Records from a data collection:
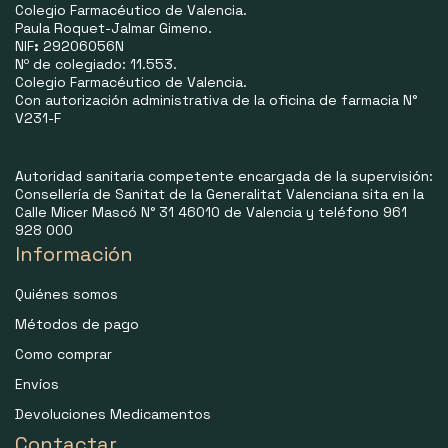
Colegio Farmacéutico de Valencia.
Paula Roquet-Jalmar Gimeno.
NIF
:
29206056N
Nº de colegiado: 11.553.
Colegio Farmacéutico de Valencia.
Con autorización administrativa de la oficina de farmacia N°
V231-F
Autoridad sanitaria competente encargada de la supervisión:
Consellería de Sanitat de la Generalitat Valenciana sita en la
Calle Micer Mascó N° 31 46010 de Valencia y teléfono 961
928 000
Información
Quiénes somos
Métodos de pago
Como comprar
Envíos
Devoluciones Medicamentos
Contactar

What this task involves: Once the pictures are set aside, write out each record exactly.

Written answer:
Colegio Farmacéutico de Valencia.
Paula Roquet-Jalmar Gimeno.
NIF
:
29206056N
Nº de colegiado: 11.553.
Colegio Farmacéutico de Valencia.
Con autorización administrativa de la oficina de farmacia N°
V231-F
Autoridad sanitaria competente encargada de la supervisión:
Consellería de Sanitat de la Generalitat Valenciana sita en la
Calle Micer Mascó N° 31 46010 de Valencia y teléfono 961
928 000
Información
Quiénes somos
Métodos de pago
Como comprar
Envíos
Devoluciones Medicamentos
Contactar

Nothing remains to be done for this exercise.